▶ [Supplied material]

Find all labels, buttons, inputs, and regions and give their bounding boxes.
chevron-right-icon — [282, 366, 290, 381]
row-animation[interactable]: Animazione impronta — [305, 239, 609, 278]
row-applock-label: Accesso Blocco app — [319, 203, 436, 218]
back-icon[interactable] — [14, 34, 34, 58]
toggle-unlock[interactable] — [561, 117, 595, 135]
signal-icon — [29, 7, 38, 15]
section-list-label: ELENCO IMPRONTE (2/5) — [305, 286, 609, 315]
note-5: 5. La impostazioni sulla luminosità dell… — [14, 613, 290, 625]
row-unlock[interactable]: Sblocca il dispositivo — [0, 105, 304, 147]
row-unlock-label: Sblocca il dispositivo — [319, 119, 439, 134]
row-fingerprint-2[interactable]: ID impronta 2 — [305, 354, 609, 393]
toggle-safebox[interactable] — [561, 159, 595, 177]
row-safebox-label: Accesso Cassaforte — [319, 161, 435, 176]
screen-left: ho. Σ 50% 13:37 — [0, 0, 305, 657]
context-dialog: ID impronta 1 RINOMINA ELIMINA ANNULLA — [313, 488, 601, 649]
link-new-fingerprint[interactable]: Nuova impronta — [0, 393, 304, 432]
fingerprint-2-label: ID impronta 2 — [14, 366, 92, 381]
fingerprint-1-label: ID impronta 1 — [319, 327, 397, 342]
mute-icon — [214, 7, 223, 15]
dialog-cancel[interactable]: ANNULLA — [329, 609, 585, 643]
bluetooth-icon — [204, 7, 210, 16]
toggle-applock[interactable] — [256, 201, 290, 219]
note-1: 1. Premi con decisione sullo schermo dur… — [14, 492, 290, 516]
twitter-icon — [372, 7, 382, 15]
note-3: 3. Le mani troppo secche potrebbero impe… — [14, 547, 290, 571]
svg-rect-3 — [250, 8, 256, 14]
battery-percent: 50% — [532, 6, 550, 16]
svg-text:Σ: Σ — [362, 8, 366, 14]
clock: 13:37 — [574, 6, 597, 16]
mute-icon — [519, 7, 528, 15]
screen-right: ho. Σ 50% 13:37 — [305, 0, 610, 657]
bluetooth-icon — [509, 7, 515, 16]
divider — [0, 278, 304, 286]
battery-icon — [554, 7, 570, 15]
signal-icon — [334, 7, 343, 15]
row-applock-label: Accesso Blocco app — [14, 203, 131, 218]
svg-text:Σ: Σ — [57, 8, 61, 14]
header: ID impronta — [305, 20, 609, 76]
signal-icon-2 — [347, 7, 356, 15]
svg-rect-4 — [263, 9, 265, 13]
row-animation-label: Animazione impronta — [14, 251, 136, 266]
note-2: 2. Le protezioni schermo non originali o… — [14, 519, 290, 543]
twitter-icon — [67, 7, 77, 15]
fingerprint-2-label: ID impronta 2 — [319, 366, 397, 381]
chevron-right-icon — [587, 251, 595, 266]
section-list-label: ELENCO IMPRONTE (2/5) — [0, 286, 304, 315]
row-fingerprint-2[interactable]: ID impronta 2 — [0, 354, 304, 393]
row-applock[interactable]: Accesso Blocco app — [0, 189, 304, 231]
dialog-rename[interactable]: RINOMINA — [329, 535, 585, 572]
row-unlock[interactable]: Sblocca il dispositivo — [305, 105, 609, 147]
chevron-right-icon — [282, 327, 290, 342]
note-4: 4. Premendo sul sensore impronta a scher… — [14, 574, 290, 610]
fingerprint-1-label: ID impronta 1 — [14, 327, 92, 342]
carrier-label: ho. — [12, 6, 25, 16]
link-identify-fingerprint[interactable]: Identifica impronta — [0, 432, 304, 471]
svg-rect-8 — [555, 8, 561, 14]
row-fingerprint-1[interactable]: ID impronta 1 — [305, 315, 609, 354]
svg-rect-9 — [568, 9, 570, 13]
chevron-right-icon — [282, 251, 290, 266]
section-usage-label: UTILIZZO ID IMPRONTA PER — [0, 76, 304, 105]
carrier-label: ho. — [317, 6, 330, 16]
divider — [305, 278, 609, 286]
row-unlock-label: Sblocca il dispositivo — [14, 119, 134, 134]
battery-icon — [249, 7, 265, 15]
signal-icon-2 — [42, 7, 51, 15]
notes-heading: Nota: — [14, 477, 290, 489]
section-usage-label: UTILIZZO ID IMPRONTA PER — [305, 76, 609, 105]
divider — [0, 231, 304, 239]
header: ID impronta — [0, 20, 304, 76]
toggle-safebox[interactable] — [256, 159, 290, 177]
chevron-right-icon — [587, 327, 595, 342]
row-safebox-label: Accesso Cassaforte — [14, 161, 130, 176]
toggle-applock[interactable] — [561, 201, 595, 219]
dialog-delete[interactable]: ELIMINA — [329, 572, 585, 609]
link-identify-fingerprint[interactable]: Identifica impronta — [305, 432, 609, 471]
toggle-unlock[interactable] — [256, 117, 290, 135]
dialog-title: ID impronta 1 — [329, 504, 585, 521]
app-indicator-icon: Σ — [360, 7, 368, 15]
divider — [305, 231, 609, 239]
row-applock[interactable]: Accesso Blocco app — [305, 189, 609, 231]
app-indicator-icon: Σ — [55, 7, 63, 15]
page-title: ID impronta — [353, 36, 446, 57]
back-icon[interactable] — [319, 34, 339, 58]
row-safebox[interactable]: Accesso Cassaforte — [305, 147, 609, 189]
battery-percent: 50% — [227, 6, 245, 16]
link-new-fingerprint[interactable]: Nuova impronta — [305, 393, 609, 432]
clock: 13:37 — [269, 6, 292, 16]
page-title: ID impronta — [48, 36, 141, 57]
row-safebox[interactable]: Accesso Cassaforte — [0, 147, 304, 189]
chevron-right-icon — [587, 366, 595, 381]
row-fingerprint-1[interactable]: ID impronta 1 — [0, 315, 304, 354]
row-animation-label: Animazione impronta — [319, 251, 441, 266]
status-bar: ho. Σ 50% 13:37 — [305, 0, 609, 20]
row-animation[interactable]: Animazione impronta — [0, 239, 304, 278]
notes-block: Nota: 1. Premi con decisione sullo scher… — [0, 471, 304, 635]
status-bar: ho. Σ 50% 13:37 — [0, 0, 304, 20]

▶ [Try it]
Take every line from the listing above that includes the word "bluetooth" and copy it.

▶ [Exercise response]
bluetooth-icon — [204, 7, 210, 16]
bluetooth-icon — [509, 7, 515, 16]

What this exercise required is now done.